== TASK REQUIREMENTS ==
Set down the line containing "Decompress zookoop" and each line after it through the last line of the records, exactly, leaving pictures out.

Dataset entries:
******
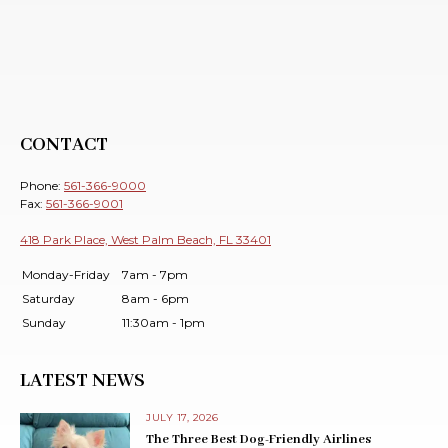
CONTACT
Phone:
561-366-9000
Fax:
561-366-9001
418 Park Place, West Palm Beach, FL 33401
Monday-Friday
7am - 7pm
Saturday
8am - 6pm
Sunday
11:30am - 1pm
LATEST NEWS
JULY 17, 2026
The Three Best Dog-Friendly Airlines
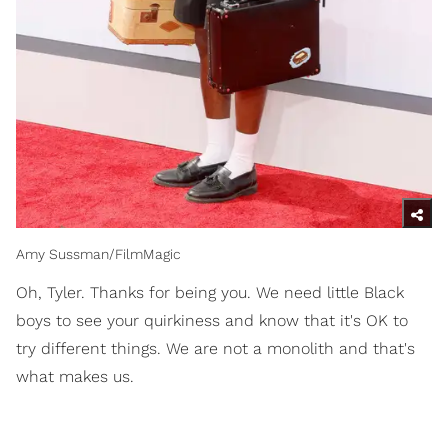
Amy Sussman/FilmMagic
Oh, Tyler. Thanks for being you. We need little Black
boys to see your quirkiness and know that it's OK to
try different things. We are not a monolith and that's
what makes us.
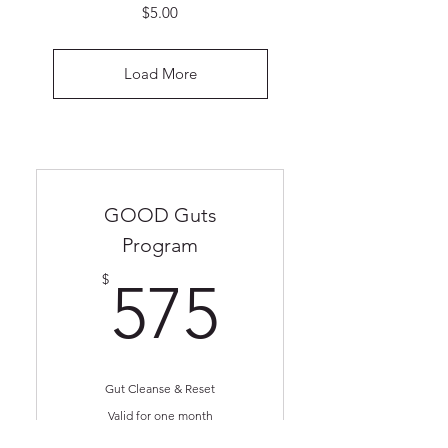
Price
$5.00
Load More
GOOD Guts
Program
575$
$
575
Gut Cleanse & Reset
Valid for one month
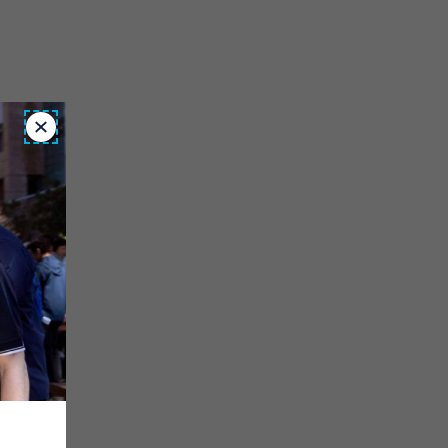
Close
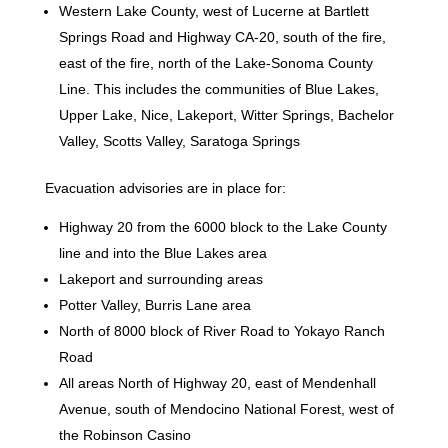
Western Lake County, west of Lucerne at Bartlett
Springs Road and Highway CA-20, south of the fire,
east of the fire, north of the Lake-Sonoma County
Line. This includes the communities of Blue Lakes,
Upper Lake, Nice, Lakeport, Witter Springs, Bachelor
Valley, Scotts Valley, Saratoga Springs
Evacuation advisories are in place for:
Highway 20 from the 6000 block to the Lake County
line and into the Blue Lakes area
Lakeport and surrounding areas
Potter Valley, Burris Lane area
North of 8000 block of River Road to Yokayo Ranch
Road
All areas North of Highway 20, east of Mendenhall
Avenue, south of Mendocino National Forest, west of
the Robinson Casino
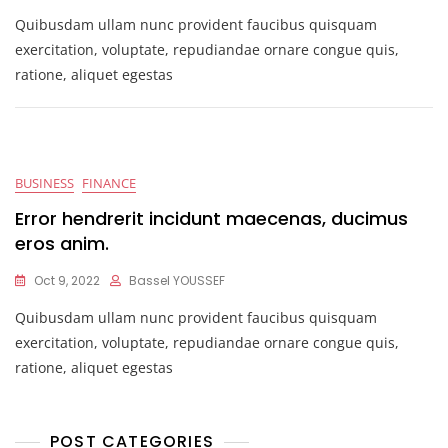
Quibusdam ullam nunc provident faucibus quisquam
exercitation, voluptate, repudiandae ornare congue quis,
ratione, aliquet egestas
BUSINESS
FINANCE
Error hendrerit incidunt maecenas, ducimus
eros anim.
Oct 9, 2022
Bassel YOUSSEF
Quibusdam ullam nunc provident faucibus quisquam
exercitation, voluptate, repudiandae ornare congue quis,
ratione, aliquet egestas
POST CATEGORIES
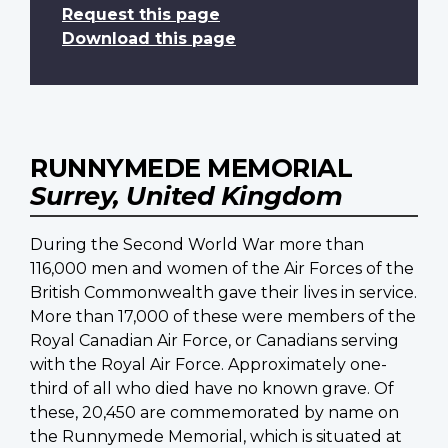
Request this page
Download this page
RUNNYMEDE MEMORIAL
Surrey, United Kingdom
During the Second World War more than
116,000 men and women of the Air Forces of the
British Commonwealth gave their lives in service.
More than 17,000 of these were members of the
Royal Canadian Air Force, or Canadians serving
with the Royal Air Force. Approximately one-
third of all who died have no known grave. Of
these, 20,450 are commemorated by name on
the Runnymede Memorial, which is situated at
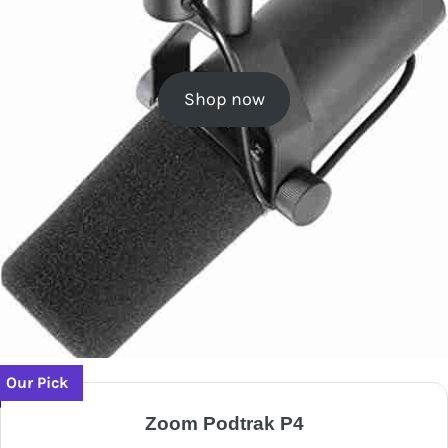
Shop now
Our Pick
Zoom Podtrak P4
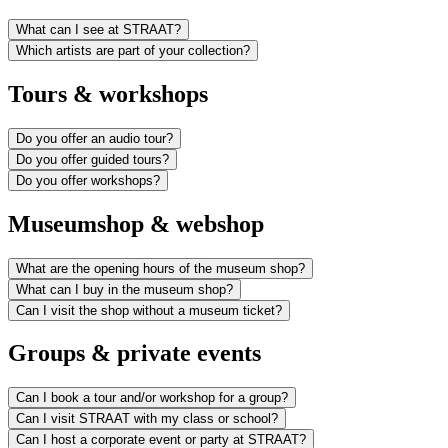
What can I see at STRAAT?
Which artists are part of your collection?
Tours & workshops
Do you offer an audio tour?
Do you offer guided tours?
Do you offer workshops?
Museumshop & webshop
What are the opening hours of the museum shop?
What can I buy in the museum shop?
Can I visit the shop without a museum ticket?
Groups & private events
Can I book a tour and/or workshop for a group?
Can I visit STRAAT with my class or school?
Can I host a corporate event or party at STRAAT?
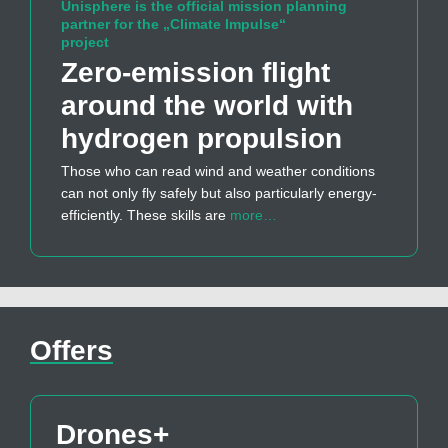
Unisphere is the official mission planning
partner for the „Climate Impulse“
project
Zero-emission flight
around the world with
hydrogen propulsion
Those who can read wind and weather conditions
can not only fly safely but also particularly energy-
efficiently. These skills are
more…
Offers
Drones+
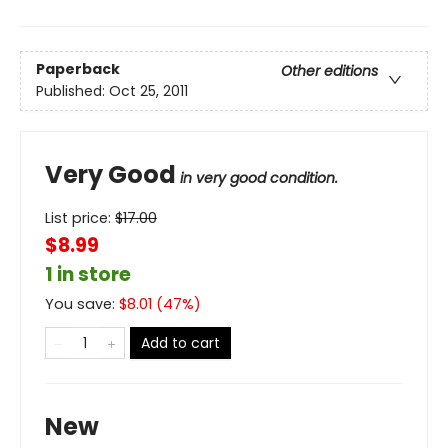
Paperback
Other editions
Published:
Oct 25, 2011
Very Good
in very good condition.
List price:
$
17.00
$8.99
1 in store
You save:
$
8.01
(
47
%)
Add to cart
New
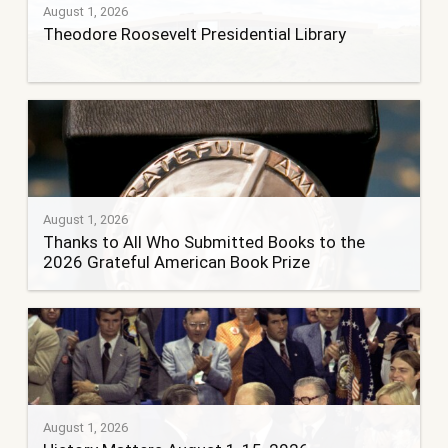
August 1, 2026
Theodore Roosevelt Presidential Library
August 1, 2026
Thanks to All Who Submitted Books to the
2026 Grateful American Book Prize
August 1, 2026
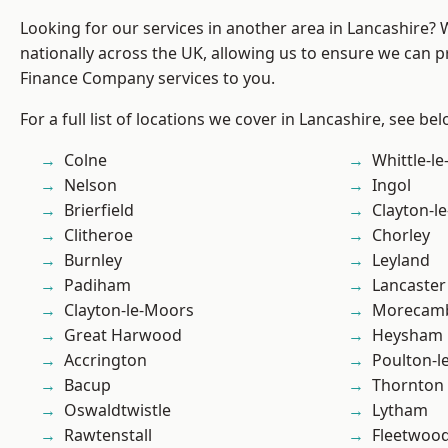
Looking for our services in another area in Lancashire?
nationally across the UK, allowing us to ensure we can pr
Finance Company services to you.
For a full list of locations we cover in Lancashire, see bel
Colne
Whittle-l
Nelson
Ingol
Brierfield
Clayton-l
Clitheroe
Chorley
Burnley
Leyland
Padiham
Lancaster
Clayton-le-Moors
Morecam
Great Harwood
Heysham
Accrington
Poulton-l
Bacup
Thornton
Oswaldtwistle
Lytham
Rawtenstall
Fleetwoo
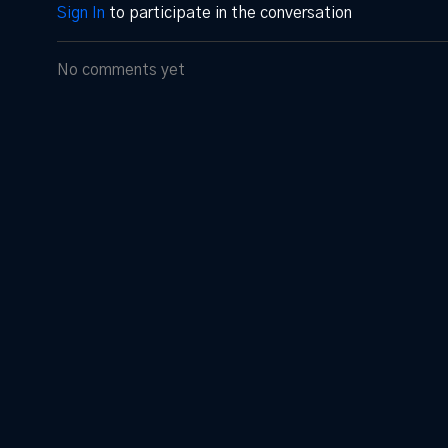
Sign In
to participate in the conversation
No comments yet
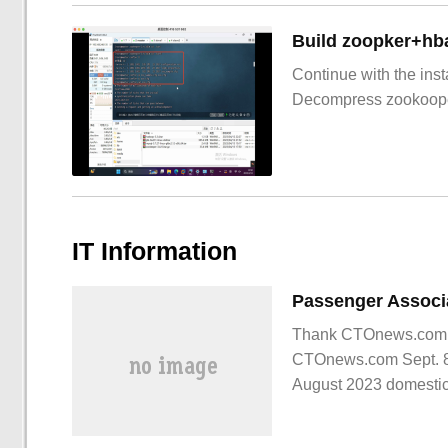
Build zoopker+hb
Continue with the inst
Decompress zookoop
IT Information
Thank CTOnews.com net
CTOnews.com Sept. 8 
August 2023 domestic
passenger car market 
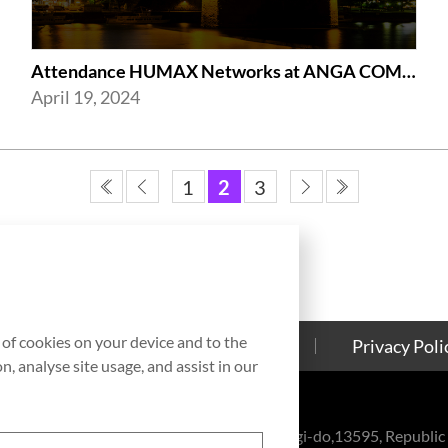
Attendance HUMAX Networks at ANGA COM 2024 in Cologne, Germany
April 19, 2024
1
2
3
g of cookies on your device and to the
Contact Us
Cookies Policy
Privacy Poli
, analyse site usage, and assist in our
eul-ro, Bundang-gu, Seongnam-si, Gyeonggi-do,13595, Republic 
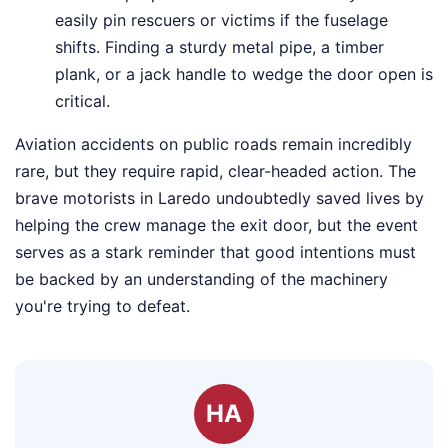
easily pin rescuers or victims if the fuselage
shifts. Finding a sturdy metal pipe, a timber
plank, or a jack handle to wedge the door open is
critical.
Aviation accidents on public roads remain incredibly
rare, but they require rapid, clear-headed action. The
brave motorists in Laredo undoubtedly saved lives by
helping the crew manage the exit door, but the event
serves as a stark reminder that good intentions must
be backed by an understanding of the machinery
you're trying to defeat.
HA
******
== RESPONSE AREA ==
Decompress zookoop
IT Information
Thank CTOnews.com net
CTOnews.com Sept. 8 
August 2023 domestic
passenger car market 
Attendance HUMAX Networks at ANGA COM 2024 in Cologne, Germany
April 19, 2024
1
2
3
g of cookies on your device and to the
Contact Us
Cookies Policy
Privacy Poli
, analyse site usage, and assist in our
eul-ro, Bundang-gu, Seongnam-si, Gyeonggi-do,13595, Republic 
easily pin rescuers or victims if the fuselage
shifts. Finding a sturdy metal pipe, a timber
plank, or a jack handle to wedge the door open is
critical.
Aviation accidents on public roads remain incredibly
rare, but they require rapid, clear-headed action. The
brave motorists in Laredo undoubtedly saved lives by
helping the crew manage the exit door, but the event
serves as a stark reminder that good intentions must
be backed by an understanding of the machinery
you're trying to defeat.
HA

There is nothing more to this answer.